- [MATERIAL FOR THIS TASK]
= = =

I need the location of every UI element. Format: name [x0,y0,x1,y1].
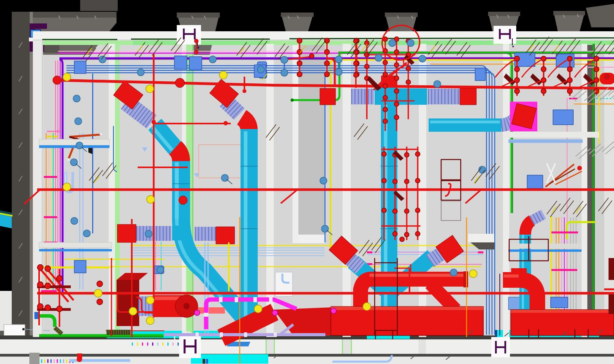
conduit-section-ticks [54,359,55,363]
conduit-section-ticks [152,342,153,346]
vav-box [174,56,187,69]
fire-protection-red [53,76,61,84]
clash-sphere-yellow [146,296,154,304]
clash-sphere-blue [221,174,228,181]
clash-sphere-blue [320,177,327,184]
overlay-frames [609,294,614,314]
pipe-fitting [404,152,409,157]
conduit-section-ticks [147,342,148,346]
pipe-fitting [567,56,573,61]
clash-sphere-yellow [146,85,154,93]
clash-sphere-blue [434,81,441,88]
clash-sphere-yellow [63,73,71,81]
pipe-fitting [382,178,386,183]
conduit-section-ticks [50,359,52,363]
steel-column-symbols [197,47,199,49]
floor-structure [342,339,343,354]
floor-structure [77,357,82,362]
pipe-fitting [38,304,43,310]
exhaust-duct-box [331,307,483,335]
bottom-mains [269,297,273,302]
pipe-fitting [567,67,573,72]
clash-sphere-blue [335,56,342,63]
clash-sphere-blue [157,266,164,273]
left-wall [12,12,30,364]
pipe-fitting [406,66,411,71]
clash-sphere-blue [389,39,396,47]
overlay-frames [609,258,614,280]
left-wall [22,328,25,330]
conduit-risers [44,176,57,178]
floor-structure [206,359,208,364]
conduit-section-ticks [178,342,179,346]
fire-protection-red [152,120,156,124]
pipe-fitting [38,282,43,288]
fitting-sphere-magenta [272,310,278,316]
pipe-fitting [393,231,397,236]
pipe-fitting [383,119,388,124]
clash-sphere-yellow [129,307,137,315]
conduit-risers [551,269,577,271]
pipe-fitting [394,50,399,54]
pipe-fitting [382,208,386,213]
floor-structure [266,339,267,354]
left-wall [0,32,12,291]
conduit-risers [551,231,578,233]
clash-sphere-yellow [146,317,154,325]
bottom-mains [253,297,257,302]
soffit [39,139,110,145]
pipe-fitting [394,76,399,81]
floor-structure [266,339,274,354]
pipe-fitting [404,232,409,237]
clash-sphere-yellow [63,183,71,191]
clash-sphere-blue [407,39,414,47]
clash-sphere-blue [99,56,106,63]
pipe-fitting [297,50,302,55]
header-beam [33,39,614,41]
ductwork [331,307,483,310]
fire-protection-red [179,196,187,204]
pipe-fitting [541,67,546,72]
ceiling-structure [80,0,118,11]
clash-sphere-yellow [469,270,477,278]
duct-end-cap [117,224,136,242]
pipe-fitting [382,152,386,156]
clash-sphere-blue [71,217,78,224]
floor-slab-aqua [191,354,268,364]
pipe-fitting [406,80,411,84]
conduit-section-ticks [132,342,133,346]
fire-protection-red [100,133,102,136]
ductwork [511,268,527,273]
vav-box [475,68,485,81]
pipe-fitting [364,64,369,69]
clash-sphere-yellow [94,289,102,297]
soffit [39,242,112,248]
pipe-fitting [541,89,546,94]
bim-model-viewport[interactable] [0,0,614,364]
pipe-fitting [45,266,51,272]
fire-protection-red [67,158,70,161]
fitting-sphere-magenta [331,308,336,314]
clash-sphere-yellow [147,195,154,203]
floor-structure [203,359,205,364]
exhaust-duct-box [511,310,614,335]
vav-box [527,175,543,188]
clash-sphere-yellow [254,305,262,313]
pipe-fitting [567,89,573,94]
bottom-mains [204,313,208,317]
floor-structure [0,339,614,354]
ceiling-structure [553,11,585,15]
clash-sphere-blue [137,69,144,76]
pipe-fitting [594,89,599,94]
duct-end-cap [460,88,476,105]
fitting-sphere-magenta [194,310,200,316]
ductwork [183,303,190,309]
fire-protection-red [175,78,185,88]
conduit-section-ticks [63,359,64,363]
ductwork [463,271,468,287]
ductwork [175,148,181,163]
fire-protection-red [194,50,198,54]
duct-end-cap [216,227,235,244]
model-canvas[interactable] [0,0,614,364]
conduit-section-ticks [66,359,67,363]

= = =

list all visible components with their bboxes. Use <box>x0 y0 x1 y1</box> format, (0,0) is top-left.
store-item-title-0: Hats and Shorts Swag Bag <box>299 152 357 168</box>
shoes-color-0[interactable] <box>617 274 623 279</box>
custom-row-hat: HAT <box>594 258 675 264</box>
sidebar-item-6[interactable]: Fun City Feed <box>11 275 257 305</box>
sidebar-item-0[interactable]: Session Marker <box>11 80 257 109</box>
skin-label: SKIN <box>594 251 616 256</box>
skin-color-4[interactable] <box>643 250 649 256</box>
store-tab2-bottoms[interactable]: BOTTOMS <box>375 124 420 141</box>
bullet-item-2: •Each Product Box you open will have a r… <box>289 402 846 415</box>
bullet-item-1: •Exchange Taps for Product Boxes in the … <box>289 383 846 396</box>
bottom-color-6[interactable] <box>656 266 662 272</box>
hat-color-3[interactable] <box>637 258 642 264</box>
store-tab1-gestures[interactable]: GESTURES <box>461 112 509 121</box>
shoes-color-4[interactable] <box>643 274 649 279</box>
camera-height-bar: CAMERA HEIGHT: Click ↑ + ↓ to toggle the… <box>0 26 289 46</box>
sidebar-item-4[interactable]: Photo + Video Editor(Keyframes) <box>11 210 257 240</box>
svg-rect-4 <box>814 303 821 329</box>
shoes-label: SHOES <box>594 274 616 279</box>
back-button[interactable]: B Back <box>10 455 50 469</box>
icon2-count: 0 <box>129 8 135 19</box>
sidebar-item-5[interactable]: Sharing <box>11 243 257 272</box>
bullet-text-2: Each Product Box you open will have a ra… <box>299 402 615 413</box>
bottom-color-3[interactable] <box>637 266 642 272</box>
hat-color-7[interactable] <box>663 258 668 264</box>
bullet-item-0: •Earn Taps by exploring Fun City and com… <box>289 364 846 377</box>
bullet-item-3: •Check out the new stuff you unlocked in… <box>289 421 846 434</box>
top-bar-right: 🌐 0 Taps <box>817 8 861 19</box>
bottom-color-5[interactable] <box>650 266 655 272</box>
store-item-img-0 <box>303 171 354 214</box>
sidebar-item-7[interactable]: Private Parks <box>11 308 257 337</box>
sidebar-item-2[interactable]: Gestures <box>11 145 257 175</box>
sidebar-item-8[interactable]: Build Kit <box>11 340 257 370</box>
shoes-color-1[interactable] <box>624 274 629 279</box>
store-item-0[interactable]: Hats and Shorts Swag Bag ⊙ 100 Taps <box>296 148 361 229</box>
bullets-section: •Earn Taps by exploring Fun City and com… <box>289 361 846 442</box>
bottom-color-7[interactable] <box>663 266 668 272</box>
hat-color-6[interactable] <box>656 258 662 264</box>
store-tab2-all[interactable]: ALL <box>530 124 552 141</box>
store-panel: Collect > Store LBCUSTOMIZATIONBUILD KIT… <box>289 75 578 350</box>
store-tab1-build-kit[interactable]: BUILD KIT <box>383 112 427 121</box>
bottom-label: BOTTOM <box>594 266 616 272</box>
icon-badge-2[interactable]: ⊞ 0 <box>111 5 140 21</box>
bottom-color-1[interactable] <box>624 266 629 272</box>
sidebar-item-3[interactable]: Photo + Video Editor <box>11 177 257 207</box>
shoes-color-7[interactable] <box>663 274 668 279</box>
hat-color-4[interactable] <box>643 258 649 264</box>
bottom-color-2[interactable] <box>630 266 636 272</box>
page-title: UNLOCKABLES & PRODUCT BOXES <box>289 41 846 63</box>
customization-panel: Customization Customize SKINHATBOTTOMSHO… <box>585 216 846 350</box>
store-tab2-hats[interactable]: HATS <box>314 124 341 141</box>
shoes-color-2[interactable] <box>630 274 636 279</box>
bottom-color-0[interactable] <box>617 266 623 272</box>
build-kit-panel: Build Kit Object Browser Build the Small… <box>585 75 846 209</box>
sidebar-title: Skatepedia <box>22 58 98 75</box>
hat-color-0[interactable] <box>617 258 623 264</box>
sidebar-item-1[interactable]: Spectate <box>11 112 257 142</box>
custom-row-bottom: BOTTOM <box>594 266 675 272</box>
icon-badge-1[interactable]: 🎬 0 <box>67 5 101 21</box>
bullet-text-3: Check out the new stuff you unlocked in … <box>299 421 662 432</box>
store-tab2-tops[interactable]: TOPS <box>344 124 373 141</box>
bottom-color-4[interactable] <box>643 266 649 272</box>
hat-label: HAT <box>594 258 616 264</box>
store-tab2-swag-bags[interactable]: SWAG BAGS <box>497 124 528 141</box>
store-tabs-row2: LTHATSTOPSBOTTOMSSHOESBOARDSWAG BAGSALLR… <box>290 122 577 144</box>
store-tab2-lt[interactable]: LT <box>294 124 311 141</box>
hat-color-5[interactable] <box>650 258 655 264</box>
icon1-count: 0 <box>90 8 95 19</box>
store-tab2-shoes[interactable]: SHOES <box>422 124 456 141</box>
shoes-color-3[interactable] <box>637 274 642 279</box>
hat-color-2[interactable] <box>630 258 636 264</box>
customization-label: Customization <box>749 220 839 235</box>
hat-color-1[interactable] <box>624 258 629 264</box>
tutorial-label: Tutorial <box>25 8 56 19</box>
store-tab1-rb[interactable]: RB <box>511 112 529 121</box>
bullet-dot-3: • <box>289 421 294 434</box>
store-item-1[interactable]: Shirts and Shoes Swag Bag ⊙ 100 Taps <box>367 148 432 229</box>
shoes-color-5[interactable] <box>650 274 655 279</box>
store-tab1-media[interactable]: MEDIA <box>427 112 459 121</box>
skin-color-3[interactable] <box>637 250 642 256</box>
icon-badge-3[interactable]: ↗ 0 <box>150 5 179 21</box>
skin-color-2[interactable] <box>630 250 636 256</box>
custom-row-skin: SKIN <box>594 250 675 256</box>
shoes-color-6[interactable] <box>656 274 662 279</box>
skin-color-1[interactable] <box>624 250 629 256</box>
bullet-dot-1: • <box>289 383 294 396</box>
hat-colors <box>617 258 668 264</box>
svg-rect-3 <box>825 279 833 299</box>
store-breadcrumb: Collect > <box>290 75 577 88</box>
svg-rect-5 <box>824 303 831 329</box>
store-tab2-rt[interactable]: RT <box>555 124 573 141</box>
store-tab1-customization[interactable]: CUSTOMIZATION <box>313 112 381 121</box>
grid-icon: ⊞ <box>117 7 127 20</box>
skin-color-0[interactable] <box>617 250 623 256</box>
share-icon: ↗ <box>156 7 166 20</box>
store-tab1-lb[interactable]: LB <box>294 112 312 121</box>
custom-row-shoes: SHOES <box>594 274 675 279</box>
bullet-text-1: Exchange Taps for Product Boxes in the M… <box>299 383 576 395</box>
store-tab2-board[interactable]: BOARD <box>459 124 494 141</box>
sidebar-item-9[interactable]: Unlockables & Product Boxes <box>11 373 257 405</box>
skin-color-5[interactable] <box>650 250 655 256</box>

= = =

Search the records for the word "mains", then list every line that has it.

bottom-mains [269,297,273,302]
bottom-mains [253,297,257,302]
bottom-mains [204,313,208,317]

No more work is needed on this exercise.